The disc of the year has finally arrived and it’s 1000% worth the wait. William Cameron Menzies’ flight into schoolboy paranoia now really looks like it ought to hang in the Louvre; the entire show is inspired Modern Art. When Martians conduct a brain-snatching takeover of Middle America little David MacLean must save the day, with an assist from an astronomer buddy and a sexy city nurse. The review is mostly concerned with how the new Ignite release looks and sounds. The rejuvenation of this fantasy masterpiece will turn fans of the 1950s sci-fi boom back into delighted ‘Gee Whiz’ kids.


Invaders from Mars
Blu-ray
Ignite Films
1953 / Color / 1:37 Academy / 81 min. / Street Date September 27, 2022 that was the plan … delivery expected . . . ? / Available from Ignite Films / 55.00
Starring: Helena Carter, Arthur Franz, Jimmy Hunt, Leif Erickson, Hillary Brooke, Morris Ankrum, Max Wagner, William Phipps, Milburn Stone, Janine Perreau, Barbara Billingsley, Peter Brocco, Richard Deacon, Bert Freed, Todd Karns, Douglas Kennedy, Lock Martin, Max Palmer, Luce Potter, Walter Sande, Robert Shayne.
Cinematography: John F. Seitz
Production Designer: William Cameron Menzies
Art Director: Boris Leven
Editorial Supervisor: Arthur Roberts
Original Music: Raoul Kraushaar, Mort Glickman
Written by Richard Blake story by John Tucker Battle
Produced by Edward L. Alperson
Directed by
William Cameron Menzies

When the words Invaders from Mars are typed into the IMDB, the film that comes up first is the mostly disposable 1985 remake. This long-awaited restoration of the 1953 original will hopefully reverse that injustice. Invaders from Mars was a childhood rite of passage for sci-fi tykes a few years older than this writer. I recall seeing it in B&W on TV but definitely remember the impact it made around 1971, when it suddenly showed up ‘In Color’ in syndicated broadcast slots. We screened a very nice 16mm print in college. But later VHS, laserdisc and DVD releases were of depressingly mediocre quality.

In a special show FILMEX once presented an original trailer for Invaders from Mars, and for two minutes gave us a first-hand tease of the film’s rich greens and blues, a uniquely strange color scheme. Ignite Films has gone to great lengths to restore the show to its original specifications — no cuts, no blooped dialogue (“Start digging!”), no aftermarket ‘special edition’ revisions.

It’s of course great to see Invaders given such careful attention. The restoration had to partly source some print elements, as the vaulted original negative was incomplete. A few more years in unrestored limbo, and William Cameron Menzies’ achievement may have been irretrievably lost.

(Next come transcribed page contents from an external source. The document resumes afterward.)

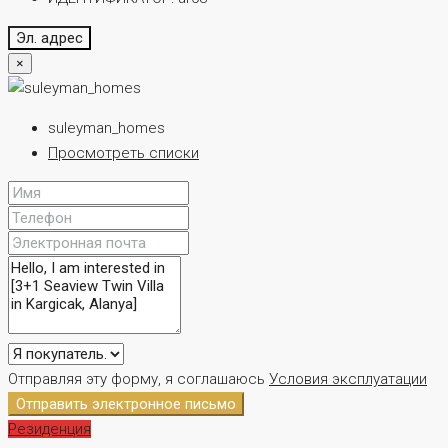
Эл. адрес
×
suleyman_homes
Просмотреть списки
Отправляя эту форму, я соглашаюсь
Условия эксплуатации
Отправить электронное письмо
Резиденция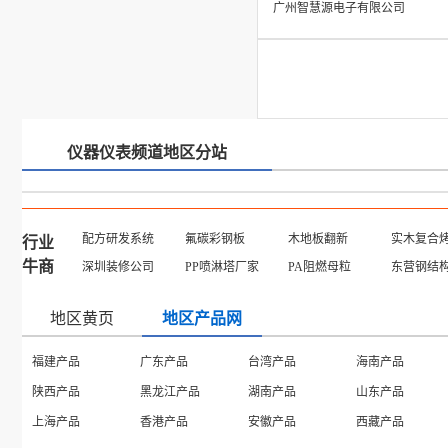
广州智慧源电子有限公司
仪器仪表频道地区分站
配方研发系统
氟碳彩钢板
木地板翻新
实木复合
行业
牛商
深圳装修公司
PP喷淋塔厂家
PA阻燃母粒
东营钢结
地区黄页
地区产品网
北京黄页
天津黄页
上海黄页
重庆黄页
辽宁黄页
吉林黄页
黑龙江黄页
浙江黄页
广西黄页
四川黄页
贵州黄页
云南黄页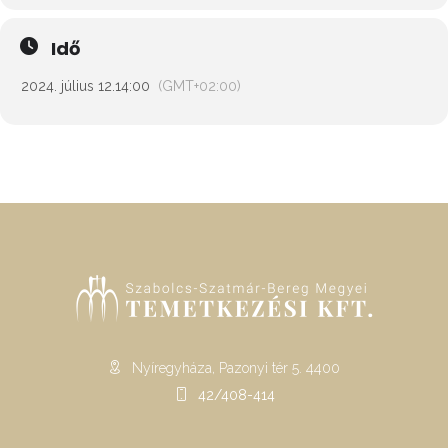
Idő
2024. július 12.
14:00
(GMT+02:00)
Nyíregyháza, Pazonyi tér 5. 4400
42/408-414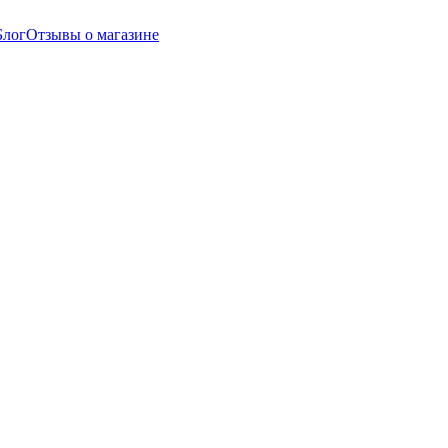
Блог
Отзывы о магазине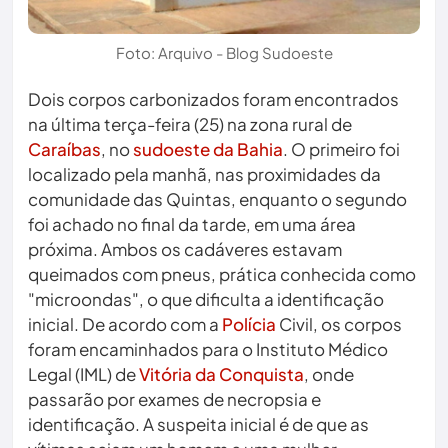
Foto: Arquivo - Blog Sudoeste
Dois corpos carbonizados foram encontrados
na última terça-feira (25) na zona rural de
Caraíbas
, no
sudoeste da Bahia
. O primeiro foi
localizado pela manhã, nas proximidades da
comunidade das Quintas, enquanto o segundo
foi achado no final da tarde, em uma área
próxima. Ambos os cadáveres estavam
queimados com pneus, prática conhecida como
"microondas", o que dificulta a identificação
inicial. De acordo com a
Polícia
Civil, os corpos
foram encaminhados para o Instituto Médico
Legal (IML) de
Vitória da Conquista
, onde
passarão por exames de necropsia e
identificação. A suspeita inicial é de que as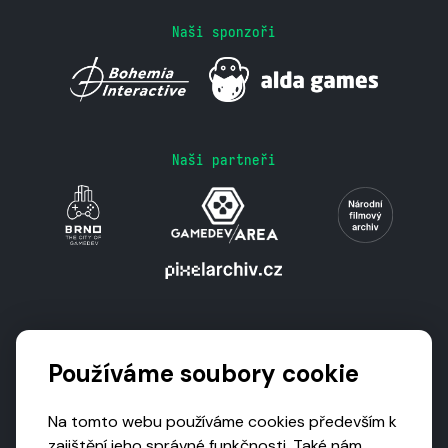
Naši sponzoři
Naši partneři
Podporují nás
Používáme soubory cookie
Na tomto webu používáme cookies především k
zajištění jeho správné funkčnosti. Také nám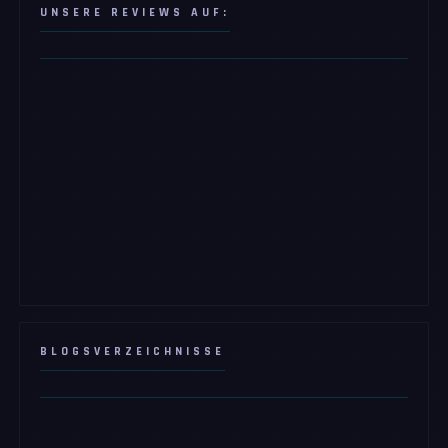
UNSERE REVIEWS AUF:
BLOGSVERZEICHNISSE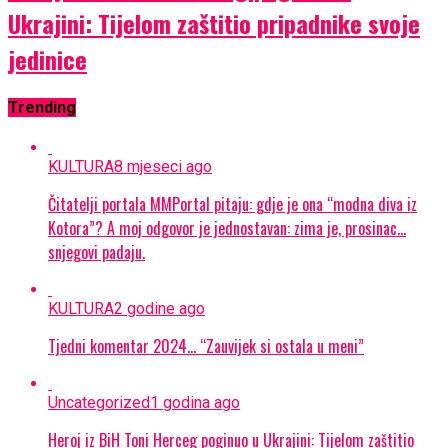
Ukrajini: Tijelom zaštitio pripadnike svoje
jedinice
Trending
KULTURA
8 mjeseci ago
Čitatelji portala MMPortal pitaju: gdje je ona “modna diva iz
Kotora”? A moj odgovor je jednostavan: zima je, prosinac…
snjegovi padaju.
KULTURA
2 godine ago
Tjedni komentar 2024… “Zauvijek si ostala u meni”
Uncategorized
1 godina ago
Heroj iz BiH Toni Herceg poginuo u Ukrajini: Tijelom zaštitio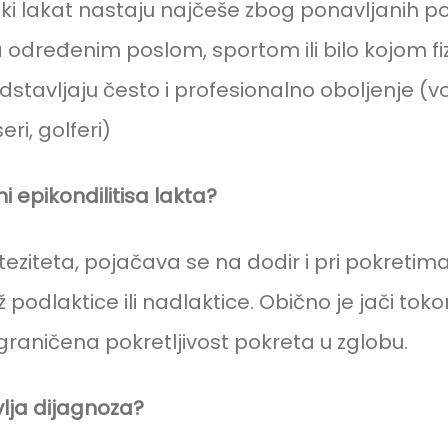
erski lakat nastaju najčeše zbog ponavljanih 
a određenim poslom, sportom ili bilo kojom f
dstavljaju često i profesionalno oboljenje (voz
seri, golferi)
i epikondilitisa lakta?
inteziteta, pojačava se na dodir i pri pokreti
ž podlaktice ili nadlaktice. Obično je jači to
 ograničena pokretljivost pokreta u zglobu.
lja dijagnoza?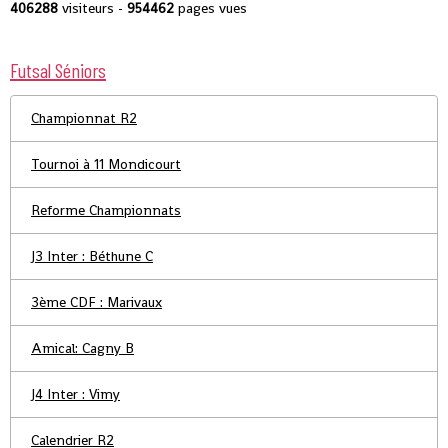
406288
visiteurs -
954462
pages vues
Futsal Séniors
Championnat R2
Tournoi à 11 Mondicourt
Reforme Championnats
J3 Inter : Béthune C
3ème CDF : Marivaux
Amical: Cagny B
J4 Inter : Vimy
Calendrier R2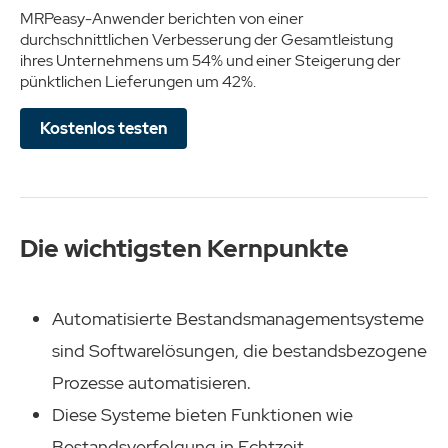
MRPeasy-Anwender berichten von einer
durchschnittlichen Verbesserung der Gesamtleistung
ihres Unternehmens um 54% und einer Steigerung der
pünktlichen Lieferungen um 42%.
Kostenlos testen
Die wichtigsten Kernpunkte
Automatisierte Bestandsmanagementsysteme
sind Softwarelösungen, die bestandsbezogene
Prozesse automatisieren.
Diese Systeme bieten Funktionen wie
Bestandsverfolgung in Echtzeit,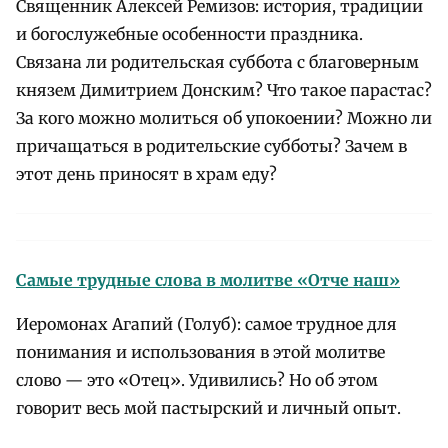
Священник Алексей Ремизов: история, традиции
и богослужебные особенности праздника.
Связана ли родительская суббота с благоверным
князем Димитрием Донским? Что такое парастас?
За кого можно молиться об упокоении? Можно ли
причащаться в родительские субботы? Зачем в
этот день приносят в храм еду?
Самые трудные слова в молитве «Отче наш»
Иеромонах Агапий (Голуб): самое трудное для
понимания и использования в этой молитве
слово — это «Отец». Удивились? Но об этом
говорит весь мой пастырский и личный опыт.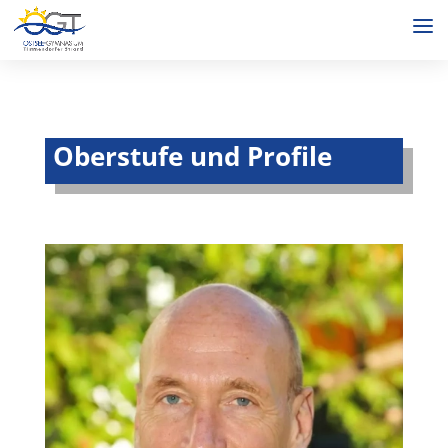
Oberstufe und Profile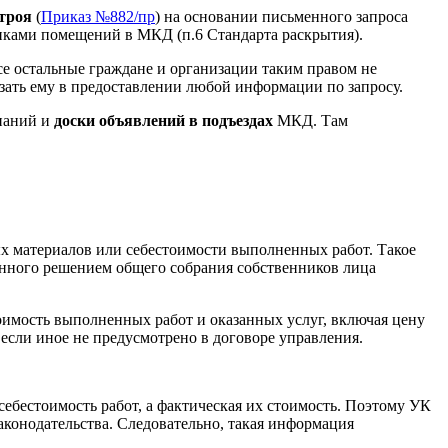
троя
(
Приказ №882/пр
) на основании письменного запроса
никами помещений в МКД (п.6 Стандарта раскрытия).
е остальные граждане и организации таким правом не
азать ему в предоставлении любой информации по запросу.
паний и
доски объявлений в подъездах
МКД. Там
ых материалов или себестоимости выполненных работ. Такое
нного решением общего собрания собственников лица
тоимость выполненных работ и оказанных услуг, включая цену
: если иное не предусмотрено в договоре управления.
 себестоимость работ, а фактическая их стоимость. Поэтому УК
конодательства. Следовательно, такая информация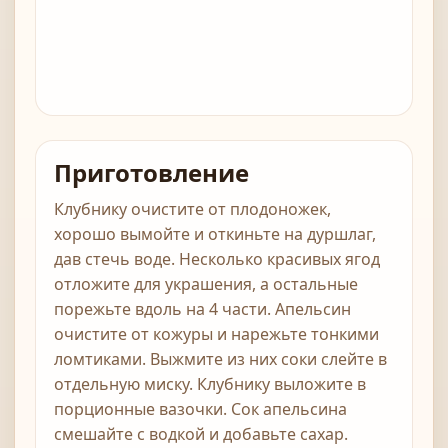
Приготовление
Клубнику очистите от плодоножек,
хорошо вымойте и откиньте на дуршлаг,
дав стечь воде. Несколько красивых ягод
отложите для украшения, а остальные
порежьте вдоль на 4 части. Апельсин
очистите от кожуры и нарежьте тонкими
ломтиками. Выжмите из них соки слейте в
отдельную миску. Клубнику выложите в
порционные вазочки. Сок апельсина
смешайте с водкой и добавьте сахар.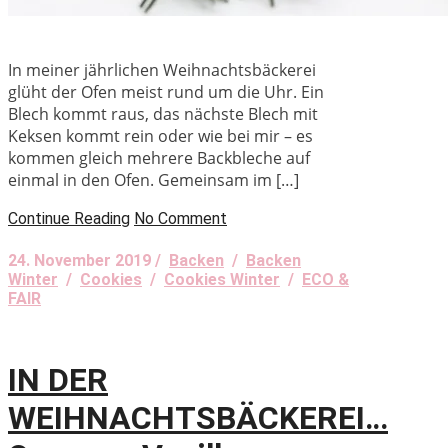
In meiner jährlichen Weihnachtsbäckerei
glüht der Ofen meist rund um die Uhr. Ein
Blech kommt raus, das nächste Blech mit
Keksen kommt rein oder wie bei mir – es
kommen gleich mehrere Backbleche auf
einmal in den Ofen. Gemeinsam im […]
Continue Reading
No Comment
24. November 2019 /
Backen
/
Backen
Winter
/
Cookies
/
Cookies Winter
/
ECO &
FAIR
IN DER
WEIHNACHTSBÄCKEREI…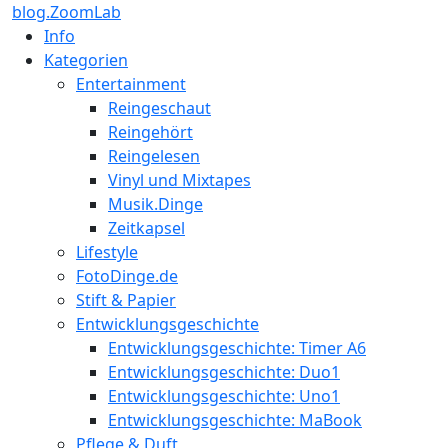
blog.ZoomLab
Info
Kategorien
Entertainment
Reingeschaut
Reingehört
Reingelesen
Vinyl und Mixtapes
Musik.Dinge
Zeitkapsel
Lifestyle
FotoDinge.de
Stift & Papier
Entwicklungsgeschichte
Entwicklungsgeschichte: Timer A6
Entwicklungsgeschichte: Duo1
Entwicklungsgeschichte: Uno1
Entwicklungsgeschichte: MaBook
Pflege & Duft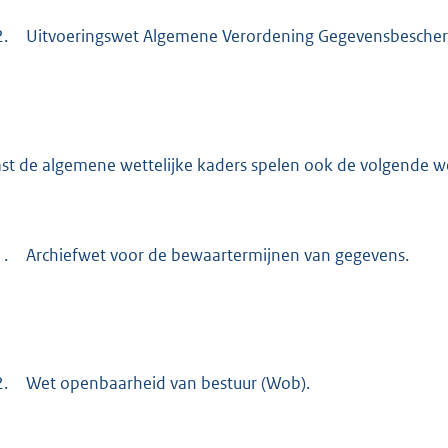
2.
Uitvoeringswet Algemene Verordening Gegevensbesche
st de algemene wettelijke kaders spelen ook de volgende wet
1.
Archiefwet voor de bewaartermijnen van gegevens.
2.
Wet openbaarheid van bestuur (Wob).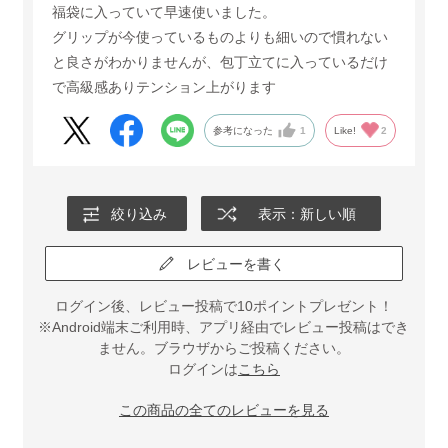
福袋に入っていて早速使いました。
グリップが今使っているものよりも細いので慣れない
と良さがわかりませんが、包丁立てに入っているだけ
で高級感ありテンション上がります
参考になった
1
Like!
2
絞り込み
表示：新しい順
レビューを書く
ログイン後、レビュー投稿で10ポイントプレゼント！
※Android端末ご利用時、アプリ経由でレビュー投稿はでき
ません。ブラウザからご投稿ください。
ログインは
こちら
この商品の全てのレビューを見る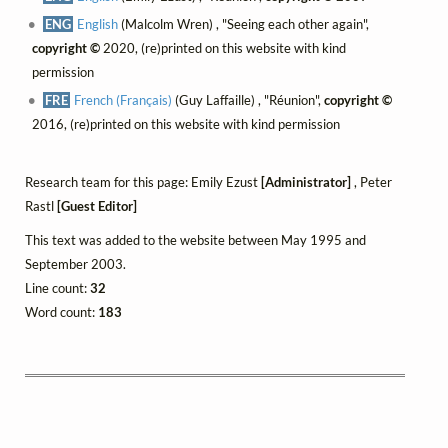
ENG
English
(Malcolm Wren) , "Seeing each other again",
copyright ©
2020, (re)printed on this website with kind
permission
FRE
French (Français)
(Guy Laffaille) , "Réunion",
copyright ©
2016, (re)printed on this website with kind permission
Research team for this page: Emily Ezust
[Administrator]
, Peter
Rastl
[Guest Editor]
This text was added to the website between May 1995 and
September 2003.
Line count:
32
Word count:
183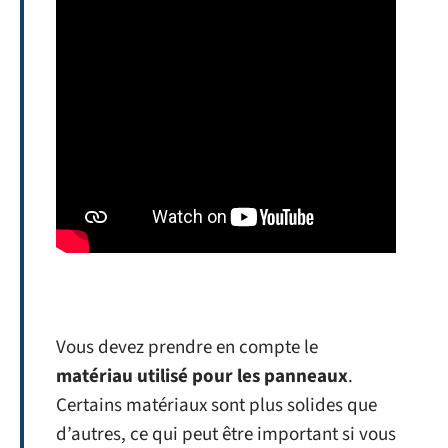
Vous devez prendre en compte le
matériau utilisé pour les panneaux
.
Certains matériaux sont plus solides que
d’autres, ce qui peut être important si vous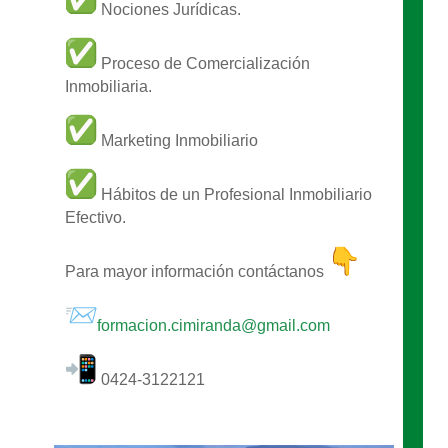
Nociones Jurídicas.
Proceso de Comercialización
Inmobiliaria.
Marketing Inmobiliario
Hábitos de un Profesional Inmobiliario
Efectivo.
Para mayor información contáctanos
formacion.cimiranda@gmail.com
0424-3122121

In addition to insuring the film’s future accessibility, Ignite has made an effort to please the home video market. The show is being released in three editions — DVD, Blu-ray and also in 4K Ultra HD. This first review is taken from an advance Blu-ray copy.

I wrote at length about Invaders in the 1998 essay The Ultimate Invaders from Mars so I’ll try not to cover that same ground. But it has been several years since last seeing the show, and it once again made a special impact.

My main takeaway from this viewing is a renewed respect for the film’s artistic qualities. Every image seems tapped into the comic-book mindset of its 10 year-old hero David MacLean. Its graphic compositions are clean and uncluttered. People perform before painted backdrops and simplified sets. Any more stripped down and Invaders from Mars would be minimalist, like the semi-abstract Red Garters or The Girl Hunt Ballet or even a UPA cartoon.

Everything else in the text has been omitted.